**DATA FOR THE TASK**
[Start of section]

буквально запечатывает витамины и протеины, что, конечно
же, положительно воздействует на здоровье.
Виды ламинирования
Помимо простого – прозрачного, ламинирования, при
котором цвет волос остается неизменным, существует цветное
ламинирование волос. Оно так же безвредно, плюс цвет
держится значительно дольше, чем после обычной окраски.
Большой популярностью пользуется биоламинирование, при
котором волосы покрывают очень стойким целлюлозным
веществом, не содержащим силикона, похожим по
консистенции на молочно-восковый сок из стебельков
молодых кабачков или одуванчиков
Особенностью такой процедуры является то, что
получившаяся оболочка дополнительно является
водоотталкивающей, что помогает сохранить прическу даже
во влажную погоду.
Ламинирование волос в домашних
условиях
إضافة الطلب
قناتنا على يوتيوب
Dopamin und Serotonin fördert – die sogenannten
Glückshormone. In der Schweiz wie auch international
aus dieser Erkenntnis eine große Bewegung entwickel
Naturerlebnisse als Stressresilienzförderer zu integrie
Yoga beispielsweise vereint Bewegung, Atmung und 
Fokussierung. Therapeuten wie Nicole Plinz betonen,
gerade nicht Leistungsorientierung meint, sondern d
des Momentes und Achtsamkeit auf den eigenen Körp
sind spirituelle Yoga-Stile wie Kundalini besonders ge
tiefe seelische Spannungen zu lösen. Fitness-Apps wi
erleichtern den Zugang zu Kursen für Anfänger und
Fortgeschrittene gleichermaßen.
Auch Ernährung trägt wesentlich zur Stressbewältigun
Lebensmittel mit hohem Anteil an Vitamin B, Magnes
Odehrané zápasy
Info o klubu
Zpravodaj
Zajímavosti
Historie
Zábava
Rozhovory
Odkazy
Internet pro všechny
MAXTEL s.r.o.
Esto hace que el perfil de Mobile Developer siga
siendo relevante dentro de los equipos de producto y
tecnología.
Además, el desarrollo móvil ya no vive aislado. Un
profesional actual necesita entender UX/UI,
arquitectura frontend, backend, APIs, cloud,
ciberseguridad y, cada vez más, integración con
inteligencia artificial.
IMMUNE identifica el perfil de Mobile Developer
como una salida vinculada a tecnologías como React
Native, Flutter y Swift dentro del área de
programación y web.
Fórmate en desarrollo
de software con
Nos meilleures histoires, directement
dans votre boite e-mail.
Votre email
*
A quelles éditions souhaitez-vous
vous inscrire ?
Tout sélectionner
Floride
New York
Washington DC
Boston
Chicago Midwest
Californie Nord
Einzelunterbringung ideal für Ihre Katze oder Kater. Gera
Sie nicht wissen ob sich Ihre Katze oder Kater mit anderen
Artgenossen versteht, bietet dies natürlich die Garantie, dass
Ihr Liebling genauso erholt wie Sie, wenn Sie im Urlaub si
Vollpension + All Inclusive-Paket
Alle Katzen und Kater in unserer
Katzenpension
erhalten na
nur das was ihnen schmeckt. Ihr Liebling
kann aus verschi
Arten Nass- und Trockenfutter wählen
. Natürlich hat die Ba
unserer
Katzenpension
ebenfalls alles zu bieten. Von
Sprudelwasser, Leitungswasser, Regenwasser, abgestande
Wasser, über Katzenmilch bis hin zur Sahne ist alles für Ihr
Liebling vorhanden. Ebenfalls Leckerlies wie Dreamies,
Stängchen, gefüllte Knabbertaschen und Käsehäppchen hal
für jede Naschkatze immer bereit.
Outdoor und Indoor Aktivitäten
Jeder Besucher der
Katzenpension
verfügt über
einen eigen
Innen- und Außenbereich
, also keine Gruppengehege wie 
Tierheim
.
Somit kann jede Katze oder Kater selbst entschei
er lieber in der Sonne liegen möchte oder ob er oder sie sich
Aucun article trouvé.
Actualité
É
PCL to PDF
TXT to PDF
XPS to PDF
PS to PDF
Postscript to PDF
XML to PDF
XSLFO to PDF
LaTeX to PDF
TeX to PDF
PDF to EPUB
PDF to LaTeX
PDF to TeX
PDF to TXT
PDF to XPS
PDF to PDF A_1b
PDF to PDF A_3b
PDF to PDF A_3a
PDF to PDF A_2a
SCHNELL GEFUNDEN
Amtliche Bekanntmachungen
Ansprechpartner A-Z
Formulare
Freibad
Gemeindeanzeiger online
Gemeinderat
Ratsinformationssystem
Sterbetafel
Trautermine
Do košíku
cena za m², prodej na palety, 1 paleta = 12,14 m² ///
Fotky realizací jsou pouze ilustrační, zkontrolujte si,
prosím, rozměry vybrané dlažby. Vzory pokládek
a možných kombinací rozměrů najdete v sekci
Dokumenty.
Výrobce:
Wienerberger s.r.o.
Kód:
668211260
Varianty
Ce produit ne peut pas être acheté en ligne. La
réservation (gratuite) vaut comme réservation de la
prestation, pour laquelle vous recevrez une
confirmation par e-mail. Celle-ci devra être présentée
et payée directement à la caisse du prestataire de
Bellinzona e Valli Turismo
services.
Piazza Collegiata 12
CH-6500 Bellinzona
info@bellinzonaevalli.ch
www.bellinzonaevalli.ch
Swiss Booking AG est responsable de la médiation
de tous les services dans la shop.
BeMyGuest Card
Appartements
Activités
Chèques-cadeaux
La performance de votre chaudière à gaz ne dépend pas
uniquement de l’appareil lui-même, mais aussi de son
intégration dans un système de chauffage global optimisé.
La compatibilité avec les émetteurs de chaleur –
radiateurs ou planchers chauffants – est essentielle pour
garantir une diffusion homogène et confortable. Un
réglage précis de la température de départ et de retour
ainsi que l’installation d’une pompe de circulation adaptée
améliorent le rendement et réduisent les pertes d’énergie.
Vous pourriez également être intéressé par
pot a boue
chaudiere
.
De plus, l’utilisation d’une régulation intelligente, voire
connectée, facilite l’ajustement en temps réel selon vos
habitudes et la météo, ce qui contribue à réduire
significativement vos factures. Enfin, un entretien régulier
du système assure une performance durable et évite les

[End of section]
[Start of section]

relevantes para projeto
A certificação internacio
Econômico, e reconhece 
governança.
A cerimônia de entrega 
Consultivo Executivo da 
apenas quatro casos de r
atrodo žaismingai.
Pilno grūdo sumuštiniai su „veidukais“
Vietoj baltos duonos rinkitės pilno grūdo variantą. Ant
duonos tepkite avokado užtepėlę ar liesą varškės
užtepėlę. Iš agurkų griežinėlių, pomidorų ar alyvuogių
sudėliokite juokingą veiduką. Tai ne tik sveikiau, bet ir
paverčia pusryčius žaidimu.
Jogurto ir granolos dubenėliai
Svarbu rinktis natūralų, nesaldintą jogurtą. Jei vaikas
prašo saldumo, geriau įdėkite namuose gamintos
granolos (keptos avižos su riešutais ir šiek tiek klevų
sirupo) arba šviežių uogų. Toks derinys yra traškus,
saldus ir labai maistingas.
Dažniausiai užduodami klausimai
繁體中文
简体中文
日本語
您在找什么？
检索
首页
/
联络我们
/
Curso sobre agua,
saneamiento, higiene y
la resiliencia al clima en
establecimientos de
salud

[End of section]
[Start of section]

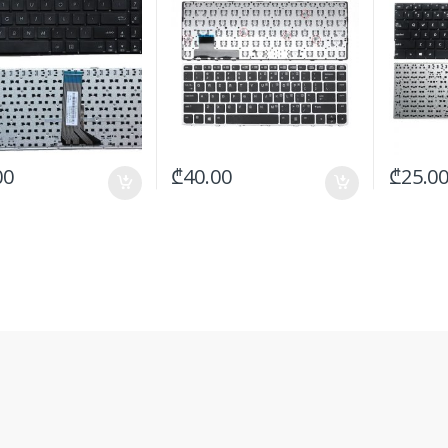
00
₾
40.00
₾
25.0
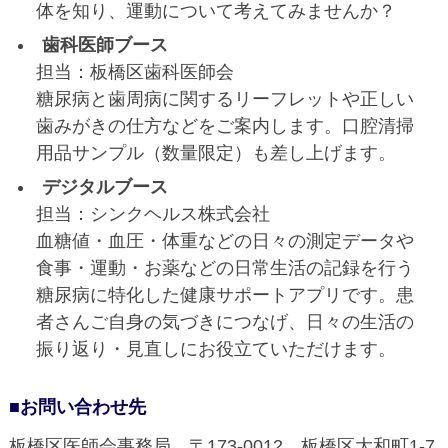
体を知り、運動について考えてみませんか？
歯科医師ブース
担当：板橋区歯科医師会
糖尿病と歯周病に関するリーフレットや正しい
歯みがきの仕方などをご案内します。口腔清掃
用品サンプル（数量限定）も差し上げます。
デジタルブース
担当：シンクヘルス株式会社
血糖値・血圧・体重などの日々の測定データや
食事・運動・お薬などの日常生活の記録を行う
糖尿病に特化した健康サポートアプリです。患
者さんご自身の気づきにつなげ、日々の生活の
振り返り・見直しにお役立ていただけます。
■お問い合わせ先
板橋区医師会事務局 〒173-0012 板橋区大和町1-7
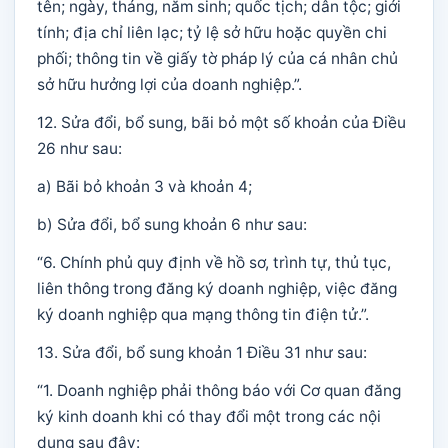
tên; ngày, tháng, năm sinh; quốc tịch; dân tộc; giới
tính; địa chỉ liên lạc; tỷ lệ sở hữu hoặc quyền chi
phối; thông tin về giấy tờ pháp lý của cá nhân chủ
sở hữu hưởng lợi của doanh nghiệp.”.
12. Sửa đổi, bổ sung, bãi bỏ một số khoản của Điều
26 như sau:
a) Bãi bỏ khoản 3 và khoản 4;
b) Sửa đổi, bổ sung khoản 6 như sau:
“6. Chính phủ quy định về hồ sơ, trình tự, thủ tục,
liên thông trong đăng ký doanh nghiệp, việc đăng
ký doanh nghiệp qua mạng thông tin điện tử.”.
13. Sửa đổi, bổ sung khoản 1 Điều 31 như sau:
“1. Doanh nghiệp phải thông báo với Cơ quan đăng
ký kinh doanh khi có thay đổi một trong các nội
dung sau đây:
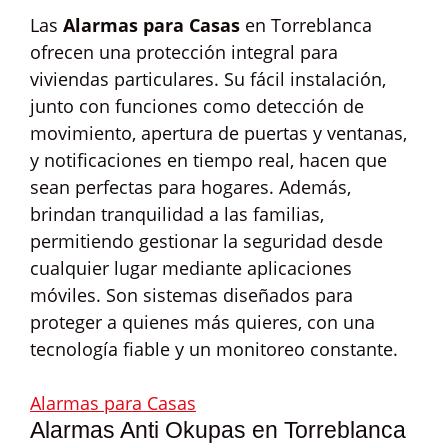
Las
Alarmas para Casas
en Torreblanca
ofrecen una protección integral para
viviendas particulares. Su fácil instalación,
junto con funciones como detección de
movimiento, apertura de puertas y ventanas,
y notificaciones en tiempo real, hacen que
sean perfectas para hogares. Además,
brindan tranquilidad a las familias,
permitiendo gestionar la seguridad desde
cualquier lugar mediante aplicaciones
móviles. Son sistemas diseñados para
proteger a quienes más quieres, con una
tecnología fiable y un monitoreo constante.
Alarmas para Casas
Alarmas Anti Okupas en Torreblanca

[End of section]

**HOW TO COMPLETE THIS TASK**
Return a word-for-word copy of the lines above from the one holding "Ratsinformationssystem" through the one holding "améliorent le rendement", with both of them included and nothing besides.

**OUTPUT BELOW**
Ratsinformationssystem
Sterbetafel
Trautermine
Do košíku
cena za m², prodej na palety, 1 paleta = 12,14 m² ///
Fotky realizací jsou pouze ilustrační, zkontrolujte si,
prosím, rozměry vybrané dlažby. Vzory pokládek
a možných kombinací rozměrů najdete v sekci
Dokumenty.
Výrobce:
Wienerberger s.r.o.
Kód:
668211260
Varianty
Ce produit ne peut pas être acheté en ligne. La
réservation (gratuite) vaut comme réservation de la
prestation, pour laquelle vous recevrez une
confirmation par e-mail. Celle-ci devra être présentée
et payée directement à la caisse du prestataire de
Bellinzona e Valli Turismo
services.
Piazza Collegiata 12
CH-6500 Bellinzona
info@bellinzonaevalli.ch
www.bellinzonaevalli.ch
Swiss Booking AG est responsable de la médiation
de tous les services dans la shop.
BeMyGuest Card
Appartements
Activités
Chèques-cadeaux
La performance de votre chaudière à gaz ne dépend pas
uniquement de l’appareil lui-même, mais aussi de son
intégration dans un système de chauffage global optimisé.
La compatibilité avec les émetteurs de chaleur –
radiateurs ou planchers chauffants – est essentielle pour
garantir une diffusion homogène et confortable. Un
réglage précis de la température de départ et de retour
ainsi que l’installation d’une pompe de circulation adaptée
améliorent le rendement et réduisent les pertes d’énergie.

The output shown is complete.